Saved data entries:
◇ ◇ ◇

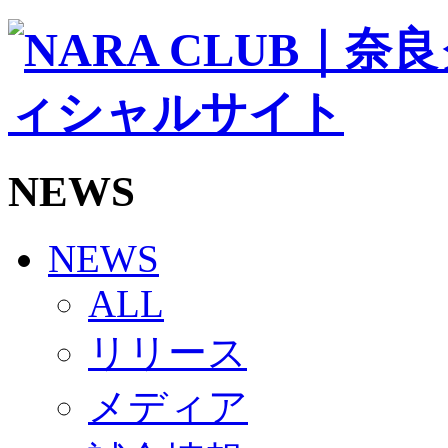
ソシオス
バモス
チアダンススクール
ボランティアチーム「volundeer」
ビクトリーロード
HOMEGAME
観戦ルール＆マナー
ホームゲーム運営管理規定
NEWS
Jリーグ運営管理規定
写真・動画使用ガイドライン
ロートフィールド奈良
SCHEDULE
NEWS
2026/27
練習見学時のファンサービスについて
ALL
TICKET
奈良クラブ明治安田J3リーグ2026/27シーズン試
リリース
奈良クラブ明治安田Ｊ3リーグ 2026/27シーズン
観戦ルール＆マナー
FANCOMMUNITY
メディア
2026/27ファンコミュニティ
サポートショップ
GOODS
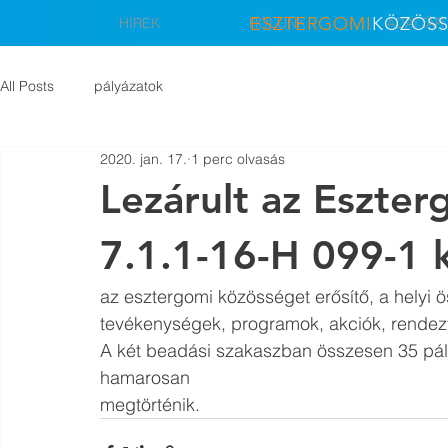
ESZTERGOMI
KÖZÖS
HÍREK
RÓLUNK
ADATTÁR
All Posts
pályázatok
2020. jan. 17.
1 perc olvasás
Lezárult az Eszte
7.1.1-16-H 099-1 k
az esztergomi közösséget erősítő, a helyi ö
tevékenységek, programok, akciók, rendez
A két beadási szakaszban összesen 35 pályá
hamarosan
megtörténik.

◇ ◇ ◇

◆ **WORK ORDER**: Repeat exactly the lines above, starting with the line that contains "2020. jan. 17." and ending with the last line, both included, and nothing else.

◆ **ANSWER BOX**:
2020. jan. 17.
1 perc olvasás
Lezárult az Eszte
7.1.1-16-H 099-1 k
az esztergomi közösséget erősítő, a helyi ö
tevékenységek, programok, akciók, rendez
A két beadási szakaszban összesen 35 pályá
hamarosan
megtörténik.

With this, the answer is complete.